Katherine, I loved that interview you did with Jason Stopa at Brooklyn Rail. You said, "It was the huge ocean liner being completely humbled by the ice in the sea. That story's very close to 9/11, our World Trade Center towers which collapsed before our very eyes, something we never thought would happen." It seemed like a kind of existential mood took hold (at least that's the phrase that occurs to me) and came through your paintings in the form of Titanic and Superman being toppled or humbled. Was this idea something you were consciously aware of while you were painting or does it occur afterwards?

The toppling liners were done before 9/11, before the banks collapsed. I think I wanted to subvert the insistent verticality of a looming ship by tipping it sideways.

The result was a sort of dismantling of the usual strength symbol of a big sea going ship. The Titanic kept appearing in my work because of the visual interest between the black ocean liner and the white iceberg, between rectangle and triangle, between man made and organic.

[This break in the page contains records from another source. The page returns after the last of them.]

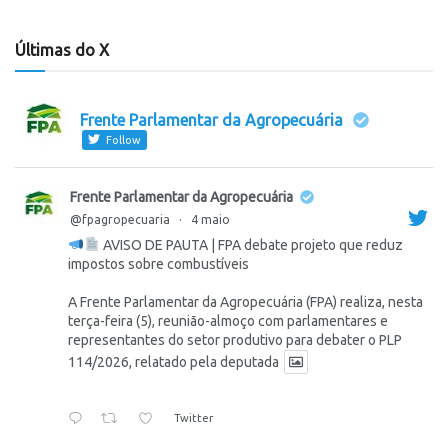
Últimas do X
Frente Parlamentar da Agropecuária
Follow
Frente Parlamentar da Agropecuária
@fpagropecuaria
·
4 maio
AVISO DE PAUTA | FPA debate projeto que reduz
impostos sobre combustíveis
A Frente Parlamentar da Agropecuária (FPA) realiza, nesta
terça-feira (5), reunião-almoço com parlamentares e
representantes do setor produtivo para debater o PLP
114/2026, relatado pela deputada
Twitter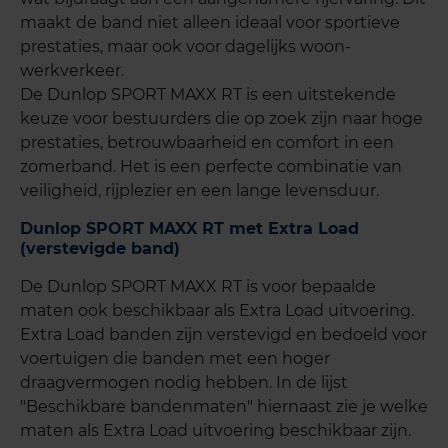
maakt de band niet alleen ideaal voor sportieve
prestaties, maar ook voor dagelijks woon-
werkverkeer.
De Dunlop SPORT MAXX RT is een uitstekende
keuze voor bestuurders die op zoek zijn naar hoge
prestaties, betrouwbaarheid en comfort in een
zomerband. Het is een perfecte combinatie van
veiligheid, rijplezier en een lange levensduur.
Dunlop SPORT MAXX RT met Extra Load
(verstevigde band)
De Dunlop SPORT MAXX RT is voor bepaalde
maten ook beschikbaar als Extra Load uitvoering.
Extra Load banden zijn verstevigd en bedoeld voor
voertuigen die banden met een hoger
draagvermogen nodig hebben. In de lijst
"Beschikbare bandenmaten" hiernaast zie je welke
maten als Extra Load uitvoering beschikbaar zijn.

Once I heard the painter Suzan Frecon say "all my decisions are visual." She's an abstract painter and I knew just what she meant.

It took me awhile to learn not to put too much story into the Superman and Ocean Liner pieces. I pretty much focused on the sight of Superman flying and the sight of the ocean liner in the same frame as an iceberg. You see how much I left out, great chunks of both of these legends. Anything more seemed like it would be too much information and in the end I had to consider what worked best to present clearly in a single frame painting.

On the other hand, I really like having both balls in the air: the tension between formal elements and also the stories. The tone I'm most drawn to is one of vulnerability and searching which seems to also reflect the way I paint, my touch, and also the way I proceed through a painting which is to try and find the forms in the process of putting the paint on. However, once a painting is finished it's always very interesting to reflect on how it communicates to the viewer, the various interpretations, and I thank you for this chance to revisit these works in this way.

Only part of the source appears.